Spreading convulsions in human temporal neocortex slices obtained during epilepsy surgery. Spreading depolarizations were induced in these experiments by KCl (2 M) microinjection in layer six. (A) Propagation of the negative direct current (DC) (slow potential) shift characteristic of spreading depolarization from layer five to three followed by ictal epileptic field potentials. In this case, the spreading depolarization triggered the ictal epileptic field potentials spontaneously, i.e. without addition of bicuculline. Note the slow propagation of the spreading depolarization from layer five to three, in contrast to the synchronization of the later ictal burst discharges between the two layers.

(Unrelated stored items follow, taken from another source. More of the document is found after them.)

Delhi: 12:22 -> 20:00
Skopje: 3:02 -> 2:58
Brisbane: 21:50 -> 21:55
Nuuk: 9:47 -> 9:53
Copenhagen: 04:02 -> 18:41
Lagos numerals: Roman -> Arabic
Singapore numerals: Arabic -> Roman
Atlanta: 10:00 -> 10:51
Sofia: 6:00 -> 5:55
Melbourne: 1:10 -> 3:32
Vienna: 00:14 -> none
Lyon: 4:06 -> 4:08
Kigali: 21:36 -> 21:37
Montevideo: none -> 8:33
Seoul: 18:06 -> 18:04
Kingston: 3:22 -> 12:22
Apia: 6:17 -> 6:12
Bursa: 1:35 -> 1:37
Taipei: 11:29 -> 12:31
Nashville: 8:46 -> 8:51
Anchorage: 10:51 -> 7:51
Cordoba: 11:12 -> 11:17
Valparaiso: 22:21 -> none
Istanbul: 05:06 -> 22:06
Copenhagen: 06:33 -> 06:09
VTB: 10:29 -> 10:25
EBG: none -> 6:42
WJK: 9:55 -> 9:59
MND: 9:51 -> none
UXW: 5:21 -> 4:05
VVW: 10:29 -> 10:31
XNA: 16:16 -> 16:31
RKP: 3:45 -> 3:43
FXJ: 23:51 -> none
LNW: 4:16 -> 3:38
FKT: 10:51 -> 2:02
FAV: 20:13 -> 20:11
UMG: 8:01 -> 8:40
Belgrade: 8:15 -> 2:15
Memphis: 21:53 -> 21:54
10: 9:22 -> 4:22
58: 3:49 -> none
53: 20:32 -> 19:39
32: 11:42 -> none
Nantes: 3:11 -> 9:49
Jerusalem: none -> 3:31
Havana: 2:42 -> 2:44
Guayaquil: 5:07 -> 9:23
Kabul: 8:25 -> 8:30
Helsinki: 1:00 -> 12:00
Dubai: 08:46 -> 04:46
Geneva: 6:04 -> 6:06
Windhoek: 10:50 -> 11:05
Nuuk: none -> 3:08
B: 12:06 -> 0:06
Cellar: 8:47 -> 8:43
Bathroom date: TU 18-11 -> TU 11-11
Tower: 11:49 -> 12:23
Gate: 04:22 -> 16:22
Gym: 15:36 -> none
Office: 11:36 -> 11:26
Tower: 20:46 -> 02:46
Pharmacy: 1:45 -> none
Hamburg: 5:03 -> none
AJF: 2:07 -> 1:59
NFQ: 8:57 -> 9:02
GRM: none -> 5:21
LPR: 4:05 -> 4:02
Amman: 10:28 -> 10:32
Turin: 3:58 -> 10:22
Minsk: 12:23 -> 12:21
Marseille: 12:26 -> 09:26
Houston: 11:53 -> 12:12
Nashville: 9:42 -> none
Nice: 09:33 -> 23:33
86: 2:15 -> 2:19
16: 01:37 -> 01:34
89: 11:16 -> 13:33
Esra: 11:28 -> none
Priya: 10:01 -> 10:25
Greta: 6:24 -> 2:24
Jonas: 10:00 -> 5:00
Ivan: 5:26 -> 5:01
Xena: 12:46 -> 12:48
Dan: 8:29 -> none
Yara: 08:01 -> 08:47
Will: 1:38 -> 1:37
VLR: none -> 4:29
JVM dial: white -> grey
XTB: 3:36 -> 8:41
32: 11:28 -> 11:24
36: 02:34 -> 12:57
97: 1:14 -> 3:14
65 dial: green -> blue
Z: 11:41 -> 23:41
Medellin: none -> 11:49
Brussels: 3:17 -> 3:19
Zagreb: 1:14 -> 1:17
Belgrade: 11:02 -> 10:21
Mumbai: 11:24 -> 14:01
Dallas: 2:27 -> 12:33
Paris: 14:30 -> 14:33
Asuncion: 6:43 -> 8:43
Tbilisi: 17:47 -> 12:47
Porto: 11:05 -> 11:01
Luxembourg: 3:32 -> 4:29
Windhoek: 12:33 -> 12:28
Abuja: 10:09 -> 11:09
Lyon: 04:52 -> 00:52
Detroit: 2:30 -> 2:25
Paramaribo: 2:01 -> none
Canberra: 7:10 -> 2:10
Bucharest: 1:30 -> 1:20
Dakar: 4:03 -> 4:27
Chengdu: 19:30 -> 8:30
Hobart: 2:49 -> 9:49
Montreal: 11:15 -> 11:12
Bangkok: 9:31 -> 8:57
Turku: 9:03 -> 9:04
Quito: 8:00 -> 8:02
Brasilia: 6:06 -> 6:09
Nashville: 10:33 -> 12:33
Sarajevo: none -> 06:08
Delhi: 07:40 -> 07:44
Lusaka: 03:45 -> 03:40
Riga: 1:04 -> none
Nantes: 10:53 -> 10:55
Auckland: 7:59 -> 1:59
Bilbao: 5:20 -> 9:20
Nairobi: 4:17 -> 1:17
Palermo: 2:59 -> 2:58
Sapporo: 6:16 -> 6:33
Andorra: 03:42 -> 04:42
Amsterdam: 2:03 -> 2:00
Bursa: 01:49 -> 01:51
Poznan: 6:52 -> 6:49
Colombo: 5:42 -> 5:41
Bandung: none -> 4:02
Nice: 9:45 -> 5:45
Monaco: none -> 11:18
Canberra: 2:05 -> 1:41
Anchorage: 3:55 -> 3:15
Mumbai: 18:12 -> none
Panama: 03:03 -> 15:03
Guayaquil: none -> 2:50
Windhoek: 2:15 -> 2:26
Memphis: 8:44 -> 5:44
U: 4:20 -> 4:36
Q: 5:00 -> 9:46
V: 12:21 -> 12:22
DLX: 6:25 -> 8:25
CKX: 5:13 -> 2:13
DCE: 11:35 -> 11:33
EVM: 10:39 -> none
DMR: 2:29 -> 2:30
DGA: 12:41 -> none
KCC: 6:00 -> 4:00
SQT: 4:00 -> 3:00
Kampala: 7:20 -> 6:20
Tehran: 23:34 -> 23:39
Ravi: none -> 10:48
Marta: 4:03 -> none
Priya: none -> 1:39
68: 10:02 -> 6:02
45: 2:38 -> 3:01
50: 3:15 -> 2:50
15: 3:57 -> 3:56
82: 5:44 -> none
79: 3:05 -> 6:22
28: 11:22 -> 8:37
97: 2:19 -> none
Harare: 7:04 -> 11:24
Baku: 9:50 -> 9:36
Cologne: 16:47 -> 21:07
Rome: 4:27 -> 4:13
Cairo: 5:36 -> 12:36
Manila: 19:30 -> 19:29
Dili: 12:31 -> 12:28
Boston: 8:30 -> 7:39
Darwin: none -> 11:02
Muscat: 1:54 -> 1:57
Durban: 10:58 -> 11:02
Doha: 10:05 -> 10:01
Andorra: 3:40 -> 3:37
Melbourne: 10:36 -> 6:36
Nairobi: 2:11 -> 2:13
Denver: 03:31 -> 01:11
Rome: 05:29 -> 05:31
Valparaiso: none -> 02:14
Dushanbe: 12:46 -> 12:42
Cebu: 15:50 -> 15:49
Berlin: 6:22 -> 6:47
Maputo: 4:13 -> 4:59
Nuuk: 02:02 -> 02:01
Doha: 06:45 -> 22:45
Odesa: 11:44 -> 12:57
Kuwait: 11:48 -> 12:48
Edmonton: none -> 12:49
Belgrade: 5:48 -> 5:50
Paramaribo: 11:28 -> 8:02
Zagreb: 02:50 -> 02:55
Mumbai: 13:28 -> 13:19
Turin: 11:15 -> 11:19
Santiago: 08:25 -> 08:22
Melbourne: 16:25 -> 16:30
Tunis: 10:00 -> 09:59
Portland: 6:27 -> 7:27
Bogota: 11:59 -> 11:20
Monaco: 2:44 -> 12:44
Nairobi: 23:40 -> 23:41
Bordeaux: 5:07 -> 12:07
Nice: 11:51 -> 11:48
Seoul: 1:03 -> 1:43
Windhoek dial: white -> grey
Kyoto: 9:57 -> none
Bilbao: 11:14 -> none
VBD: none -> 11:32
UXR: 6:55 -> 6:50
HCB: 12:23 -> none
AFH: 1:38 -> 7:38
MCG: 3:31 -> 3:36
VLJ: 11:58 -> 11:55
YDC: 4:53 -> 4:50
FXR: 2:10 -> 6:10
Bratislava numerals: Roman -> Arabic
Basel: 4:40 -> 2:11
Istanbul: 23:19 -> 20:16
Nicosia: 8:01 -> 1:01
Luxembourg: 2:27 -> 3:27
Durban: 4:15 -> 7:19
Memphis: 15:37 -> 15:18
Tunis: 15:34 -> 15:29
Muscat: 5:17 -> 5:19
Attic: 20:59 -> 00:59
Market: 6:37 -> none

Lower rows traced by ink writer and upper rows recorded by a digital oscilloscope. (B) The GABA_A antagonist bicuculline caused the spreading depolarization to trigger ictal epileptic field potentials in those cases where it did not trigger the ictal epileptic field potentials spontaneously. From left to right: spreading depolarization before, 45 min after bicuculline (5 µM) application and 45 min after washout of bicuculline (lower trace in the middle: digital oscilloscope; upper trace: ink writer). (C) Addition of levetiractem (500 µM) to the bath solution inhibited the induction of ictal epileptic field potentials by the spreading depolarization under continuous application of bicuculline. This effect was reversible. (D) N-methyl-d-aspartate did not cause spreading depolarizations to trigger ictal epileptic field potentials. Spreading depolarization before 45 min, after application of N-methyl-d-aspartate (10 µM) and 45 min after washout.

Figure 6

Temporal distribution of the average depression periods, spreading depolarizations and isolated ictal epileptic events (iEFPs) in the 25 patients over the first 11 days after aneurismal SAH. Whereas the depression periods and spreading depolarizations showed both an early peak on the day of the haemorrhage and a delayed peak on Day 7 after aneurismal SAH, the isolated ictal epileptic events only showed a delayed peak on Day 8. Spreading depolarizations were significantly more frequent than isolated ictal epileptic events on every single day.